D’ici quelques décennies, nous regarderons le passé avec un œil bien nostalgique. La liberté, telle que nous l’avons vécue, fut une utopie fantastique, portée par l’incroyable espoir dont l’industrie a gratifié les Lumières. Leur siècle fut celui d’un mouvement autant philosophique que technique (pensons à l’Encyclopédie portée par le patient travail de Diderot et les siens) qui a généré de sublimes mirages comme l’égalité ou l’accès de tous à tout. Malheureusement, cette énergie déployée durant dix générations s’inscrit dans une équation plus large, porteuse d’effets secondaires lents et tardifs. Le pacte eut un prix, nous le payons désormais.
Une capacité d’auto-censure est-elle possible pour l’humanité ? Peut-on imaginer un siècle sans voiture, sans avion, sans bateau ? Ou nous attarderons-nous sur ce canapé en cuir synthétique, sur cette table en bois exotique, signes trop évidents de notre progrès ?
Sommes-nous dans un processus de refoulement ?

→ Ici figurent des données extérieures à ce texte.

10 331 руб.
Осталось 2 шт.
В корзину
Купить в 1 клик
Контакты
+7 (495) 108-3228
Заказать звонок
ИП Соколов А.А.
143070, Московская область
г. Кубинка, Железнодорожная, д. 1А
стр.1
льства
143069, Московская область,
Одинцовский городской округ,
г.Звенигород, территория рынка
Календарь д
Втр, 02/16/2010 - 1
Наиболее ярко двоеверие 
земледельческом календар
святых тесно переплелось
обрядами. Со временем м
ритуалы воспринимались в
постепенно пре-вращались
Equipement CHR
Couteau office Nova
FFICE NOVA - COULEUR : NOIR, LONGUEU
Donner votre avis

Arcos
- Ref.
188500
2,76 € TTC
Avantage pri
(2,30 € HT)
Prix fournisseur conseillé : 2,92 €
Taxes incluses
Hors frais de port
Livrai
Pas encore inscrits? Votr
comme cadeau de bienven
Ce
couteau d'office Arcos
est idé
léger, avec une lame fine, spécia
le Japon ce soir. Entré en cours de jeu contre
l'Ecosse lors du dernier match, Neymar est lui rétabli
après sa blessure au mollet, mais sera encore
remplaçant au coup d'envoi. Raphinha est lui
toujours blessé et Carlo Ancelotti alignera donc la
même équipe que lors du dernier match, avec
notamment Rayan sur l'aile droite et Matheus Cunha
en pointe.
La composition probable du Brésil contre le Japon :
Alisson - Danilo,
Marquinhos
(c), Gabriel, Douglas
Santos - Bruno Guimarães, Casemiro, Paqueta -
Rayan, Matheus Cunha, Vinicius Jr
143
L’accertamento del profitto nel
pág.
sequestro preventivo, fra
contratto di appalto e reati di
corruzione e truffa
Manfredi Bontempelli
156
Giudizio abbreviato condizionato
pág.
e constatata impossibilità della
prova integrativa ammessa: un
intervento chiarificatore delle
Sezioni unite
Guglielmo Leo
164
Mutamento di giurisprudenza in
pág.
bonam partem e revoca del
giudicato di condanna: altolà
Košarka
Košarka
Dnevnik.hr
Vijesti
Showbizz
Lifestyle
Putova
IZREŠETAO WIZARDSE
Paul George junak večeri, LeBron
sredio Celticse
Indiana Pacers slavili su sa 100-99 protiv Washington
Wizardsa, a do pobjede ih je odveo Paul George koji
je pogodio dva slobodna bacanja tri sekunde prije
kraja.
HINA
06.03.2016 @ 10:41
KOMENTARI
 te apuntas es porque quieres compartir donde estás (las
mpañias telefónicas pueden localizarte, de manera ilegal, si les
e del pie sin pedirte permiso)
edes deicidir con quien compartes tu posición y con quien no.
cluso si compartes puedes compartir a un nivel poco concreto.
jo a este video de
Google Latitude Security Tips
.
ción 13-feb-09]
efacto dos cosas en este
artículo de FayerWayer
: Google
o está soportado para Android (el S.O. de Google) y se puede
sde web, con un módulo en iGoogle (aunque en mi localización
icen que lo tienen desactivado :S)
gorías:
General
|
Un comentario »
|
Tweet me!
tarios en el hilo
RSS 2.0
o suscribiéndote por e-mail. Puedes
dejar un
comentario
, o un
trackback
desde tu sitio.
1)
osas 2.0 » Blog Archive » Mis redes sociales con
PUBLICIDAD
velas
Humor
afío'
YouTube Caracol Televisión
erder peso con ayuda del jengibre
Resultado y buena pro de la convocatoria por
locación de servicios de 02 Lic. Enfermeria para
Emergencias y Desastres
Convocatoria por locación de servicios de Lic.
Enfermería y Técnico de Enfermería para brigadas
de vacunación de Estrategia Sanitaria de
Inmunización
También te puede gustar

Absolument. Même les collapsologues, qui imaginent des scénarii où l’humanité survit en autosuffisance dans les forêts jurassiennes, se leurrent probablement. Dans le millénaire qui vient, le temps continue mais l’histoire s’arrête. Car les relations dont dépendent les équilibres planétaires connus de l’homme, auxquels il a su s’adapter, disparaissent l’une après l’autre. Chaque jour, on éteint des possibles. Ceux des grands mammifères, des oiseaux, des insectes, des poissons. La sixième extinction est en cours : par quel miracle ne serions-nous pas concernés ? Lorsque nous aurons été recyclés, la terre, qui assure parfaitement le service après-vente, redistribuera d’infinies options à tout le vivant. Mais pour l’humain à cette échelle, c’est peut-être déjà terminé. On peut imaginer quelques poches transitoires de survie, en Sibérie ou dans le buisson amazonien, mais à +7 ou 8°C (horizon 2222), les archées et les bactéries hyper-thermophiles sont les seules à assurer les conditions de leur existence.
Est-ce que des changements de mode de vie peuvent encore peser ?
J’essaye encore de le croire. En Île-de-France, 3 à 4 % des transports sont réalisés à vélo. C’est une grande progression… Il est difficilement concevable que les gens parviennent à s’y mettre sur l’échelle de temps qui nous est impartie.
Que restera-t-il de ce carnaval ? La disparition prochaine n’empêche pas de chanter. Homère lui-même murmure que l’homme en tire ses plus beaux chants.
Cette interview a été réalisée dans le cadre de l’Infolettre du C2DS de décembre 2019.